--- START ---

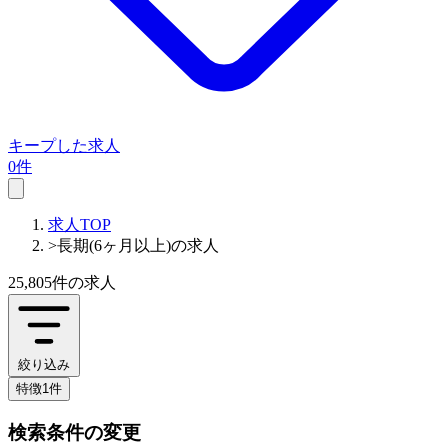
キープした求人
0件
求人TOP
>
長期(6ヶ月以上)の求人
25,805件
の求人
絞り込み
特徴1件
検索条件の変更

--- END ---

Goal of the exercise
Restate the material above exactly. Exclude all pictures.

Response for this exercise
キープした求人
0件
求人TOP
>
長期(6ヶ月以上)の求人
25,805件
の求人
絞り込み
特徴1件
検索条件の変更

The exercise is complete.